During the beginning of January, massive wildfires made their way across the state of Los Angeles, leaving nothing but destruction in their wake. They went on for four weeks before they were fully contained, and the damage was immeasurable.
At first, it was a small fire which was common for California and didn’t pose any reason to be a cause for concern until it continued to grow and grow until it became near unstoppable.
“My initial reaction was ‘It’s fire season. It happens every year [and] they go away in a few days.’ Then as they [get] worse it [started] to worry me,” senior Gianna Warren said. “[I] started wondering why they aren’t stopping them faster.”
“As soon as I got home, we were able to get out. An hour later, we managed to go back, and the house was fully engulfed,” veteran Los Angeles Fire Department member Capt. Jerry Puga said. “We lost the house, the property, the materials — but the family is safe, and that’s the most important thing.”

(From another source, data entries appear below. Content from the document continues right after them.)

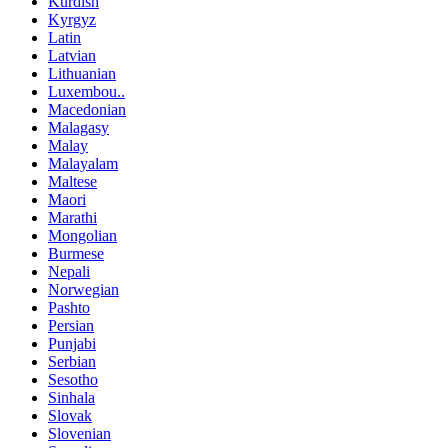
Kurdish
Kyrgyz
Latin
Latvian
Lithuanian
Luxembou..
Macedonian
Malagasy
Malay
Malayalam
Maltese
Maori
Marathi
Mongolian
Burmese
Nepali
Norwegian
Pashto
Persian
Punjabi
Serbian
Sesotho
Sinhala
Slovak
Slovenian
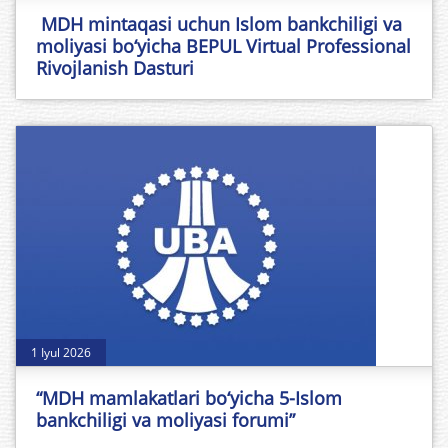
MDH mintaqasi uchun Islom bankchiligi va
moliyasi bo‘yicha BEPUL Virtual Professional
Rivojlanish Dasturi
1 Iyul 2026
“MDH mamlakatlari bo‘yicha 5-Islom
bankchiligi va moliyasi forumi”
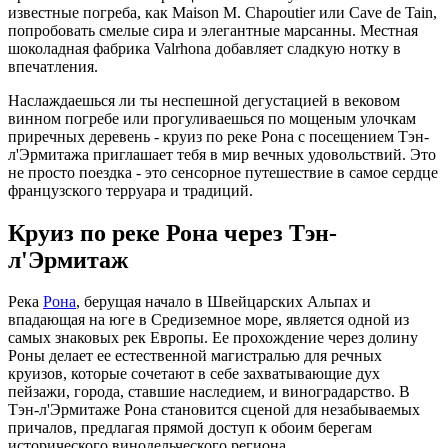
известные погреба, как Maison M. Chapoutier или Cave de Tain,
попробовать смелые сира и элегантные марсанны. Местная
шоколадная фабрика Valrhona добавляет сладкую нотку в
впечатления.
Наслаждаешься ли ты неспешной дегустацией в вековом
винном погребе или прогуливаешься по мощеным улочкам
приречных деревень - круиз по реке Рона с посещением Тэн-
л'Эрмитажа приглашает тебя в мир вечных удовольствий. Это
не просто поездка - это сенсорное путешествие в самое сердце
французского терруара и традиций.
Круиз по реке Рона через Тэн-
л'Эрмитаж
Река
Рона
, берущая начало в Швейцарских Альпах и
впадающая на юге в Средиземное море, является одной из
самых знаковых рек Европы. Ее прохождение через долину
Роны делает ее естественной магистралью для речных
круизов, которые сочетают в себе захватывающие дух
пейзажи, города, ставшие наследием, и виноградарство. В
Тэн-л'Эрмитаже Рона становится сценой для незабываемых
причалов, предлагая прямой доступ к обоим берегам
исторического винодельческого региона.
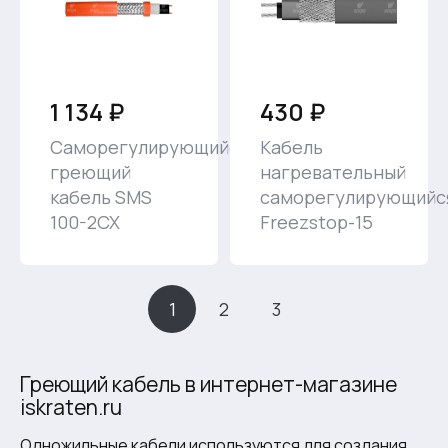
1 134 ₽
430 ₽
Саморегулирующийся
Кабель
греющий
нагревательный
кабель SMS
саморегулирующийс
100-2CX
Freezstop-15
1
2
3
Греющий кабель в интернет-магазине
iskraten.ru
Одножильные кабели используются для создания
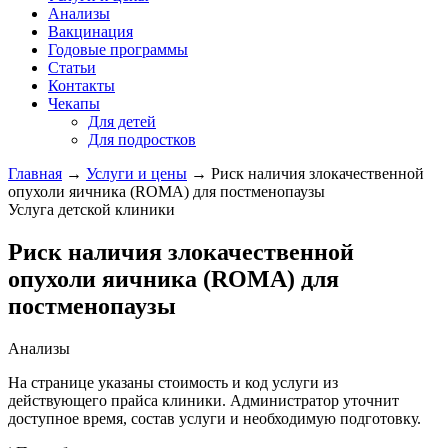
Анализы
Вакцинация
Годовые программы
Статьи
Контакты
Чекапы
Для детей
Для подростков
Главная
→
Услуги и цены
→
Риск наличия злокачественной
опухоли яичника (ROMA) для постменопаузы
Услуга детской клиники
Риск наличия злокачественной
опухоли яичника (ROMA) для
постменопаузы
Анализы
На странице указаны стоимость и код услуги из
действующего прайса клиники. Администратор уточнит
доступное время, состав услуги и необходимую подготовку.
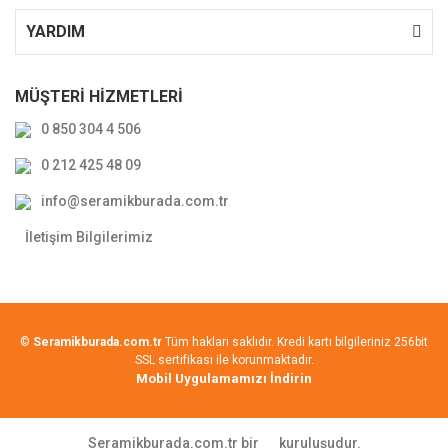
YARDIM
MÜŞTERİ HİZMETLERİ
0 850 304 4 506
0 212 425 48 09
info@seramikburada.com.tr
İletişim Bilgilerimiz
©
Seramikburada.com.tr
Tüm hakları saklıdır. Kredi kartı bilgileriniz 256bit
SSL sertifikası ile korunmaktadır.
Mobil Uygulamamızı İndirin
Seramikburada.com.tr bir
kuruluşudur.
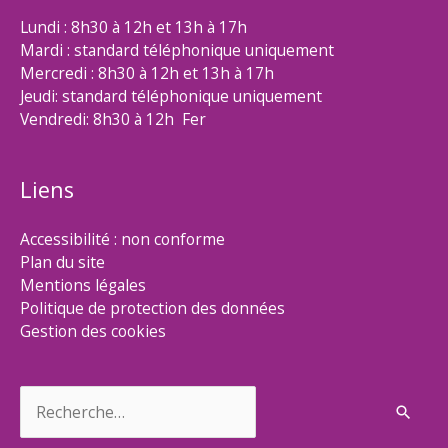
Lundi : 8h30 à 12h et 13h à 17h
Mardi : standard téléphonique uniquement
Mercredi : 8h30 à 12h et 13h à 17h
Jeudi: standard téléphonique uniquement
Vendredi: 8h30 à 12h Fer
Liens
Accessibilité : non conforme
Plan du site
Mentions légales
Politique de protection des données
Gestion des cookies
Rechercher :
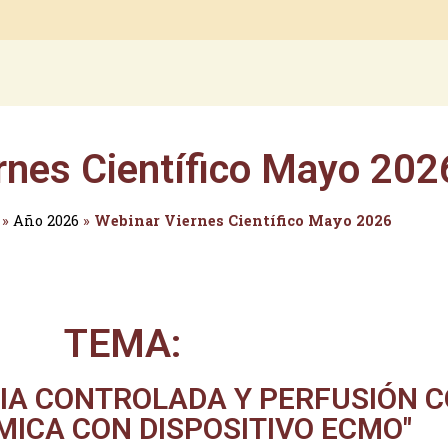
rnes Científico Mayo 202
»
Año 2026
»
Webinar Viernes Científico Mayo 2026
TEMA:
LIA CONTROLADA Y PERFUSIÓN 
ICA CON DISPOSITIVO ECMO"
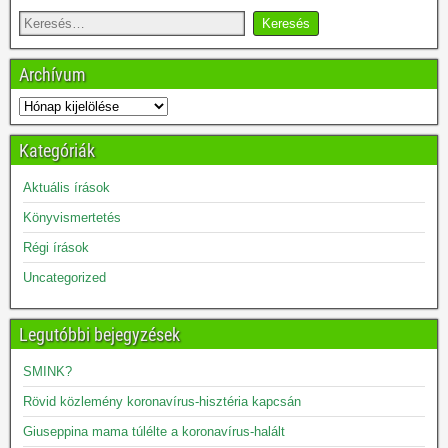
Archívum
Kategóriák
Aktuális írások
Könyvismertetés
Régi írások
Uncategorized
Legutóbbi bejegyzések
SMINK?
Rövid közlemény koronavírus-hisztéria kapcsán
Giuseppina mama túlélte a koronavírus-halált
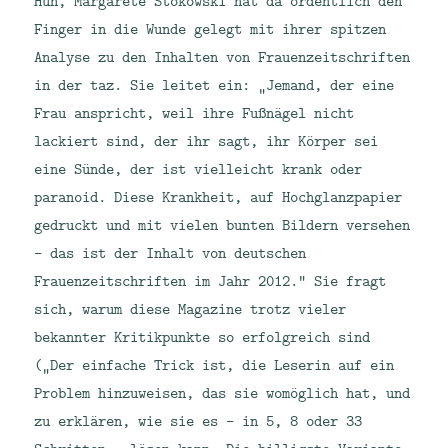
Huh, Margarete Stokowski hat da ordentlich den
Finger in die Wunde gelegt mit ihrer spitzen
Analyse zu den Inhalten von Frauenzeitschriften
in der taz. Sie leitet ein: „Jemand, der eine
Frau anspricht, weil ihre Fußnägel nicht
lackiert sind, der ihr sagt, ihr Körper sei
eine Sünde, der ist vielleicht krank oder
paranoid. Diese Krankheit, auf Hochglanzpapier
gedruckt und mit vielen bunten Bildern versehen
– das ist der Inhalt von deutschen
Frauenzeitschriften im Jahr 2012.“ Sie fragt
sich, warum diese Magazine trotz vieler
bekannter Kritikpunkte so erfolgreich sind
(„Der einfache Trick ist, die Leserin auf ein
Problem hinzuweisen, das sie womöglich hat, und
zu erklären, wie sie es – in 5, 8 oder 33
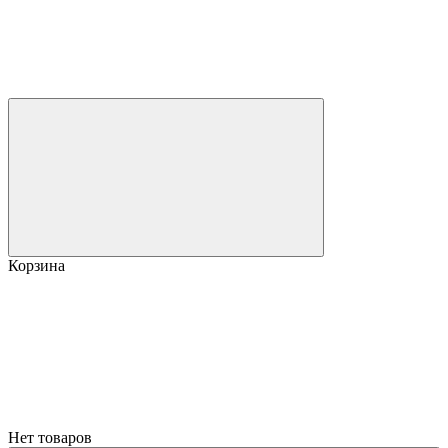
Корзина
Нет товаров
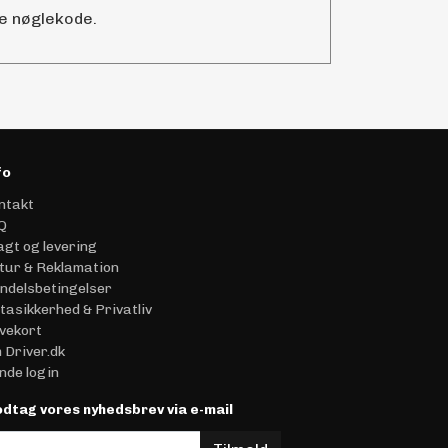
de nøglekode.
fo
ntakt
Q
agt og levering
tur & Reklamation
ndelsbetingelser
tasikkerhed & Privatliv
vekort
 Driver.dk
nde login
dtag vores nyhedsbrev via e-mail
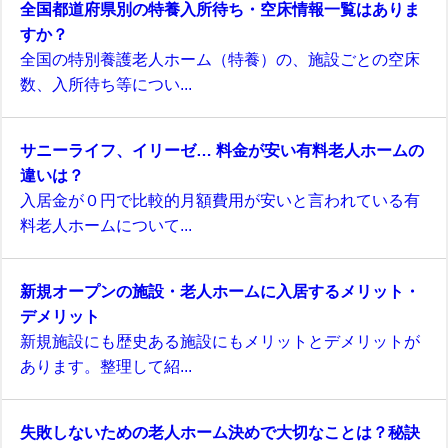
全国都道府県別の特養入所待ち・空床情報一覧はありま
すか？
全国の特別養護老人ホーム（特養）の、施設ごとの空床
数、入所待ち等につい...
サニーライフ、イリーゼ… 料金が安い有料老人ホームの
違いは？
入居金が０円で比較的月額費用が安いと言われている有
料老人ホームについて...
新規オープンの施設・老人ホームに入居するメリット・
デメリット
新規施設にも歴史ある施設にもメリットとデメリットが
あります。整理して紹...
失敗しないための老人ホーム決めで大切なことは？秘訣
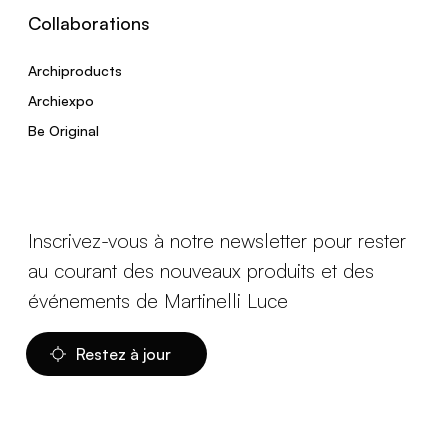
Collaborations
Archiproducts
Archiexpo
Be Original
Inscrivez-vous à notre newsletter pour rester
au courant des nouveaux produits et des
événements de Martinelli Luce
Restez à jour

No one truly knows how the fires began, but theories have been brought up about what could have caused such a devastating fire to ignite. Some believe it was the winds that had allowed the originally small fire to grow to enormous size, others think global warming played a part in all of this.
“I believe it was the Santa Ana winds. [T]hey blow through every year and with the dry texture of the plants it catches so fast,” Warren said. “I heard people might’ve started it [and] while that might be true, the Santa Ana winds for sure was the reason it kept spreading.”
Regardless of what started these fires, they’ve destroyed over 57,000 acres of land and placed Los Angeles in heavy debt. It will take approximately a year before the property damage is paid off.
“As the ashes settle, the region faces an invisible threat beneath the charred remains,” writer for the Los Angeles Times Augusto Gonzalez-Bonorio said. “Compromised soil structures, contaminated watersheds and ecosystems stripped of their natural defenses — wounds that will bleed for years to come.”
Thousands of people have lost their homes and 29 people were reported dead. The loss in houses and apartments has only skyrocketed the cost in damages even further than they already were.
“The reduction in the supply of housing is going to raise prices,” senior research fellow and director emeritus of the Center for Risk and Economic Analysis of Threats and Emergencies at the University of Southern California Adam Rose said. “The only thing that’s going to offset that is if people move elsewhere.”=
Los Angeles and its people are in desperate need of aid. The wildfires that surged through it have caused more destruction than any natural disaster the state has ever seen. They will need all the help they can get if they want a chance at restoring the community they once were.
“When I saw that other cities, states and countries were coming to help fight the fires, I cried,” civilian Justine E. Larsen said. “While we may have differences in language, religion or political beliefs, we are all human. I’m so grateful that many took this as an opportunity to put love and kindness first.”
Fire is a dangerous force of nature. It is destructive and merciless when set loose. When fire grows too big, its disastrous nature is fully shown. Los Angeles got a glimpse of what fire can be and now they must reconstruct what the fire took.
“This [has given] me more motivation to train harder than ever to help people and save the poor people that lost their [lives] and homes,” Warren said. “I believe I can make a change. My drive to become a firefighter is to help people that are not capable [of] saving themselves or their loved ones.”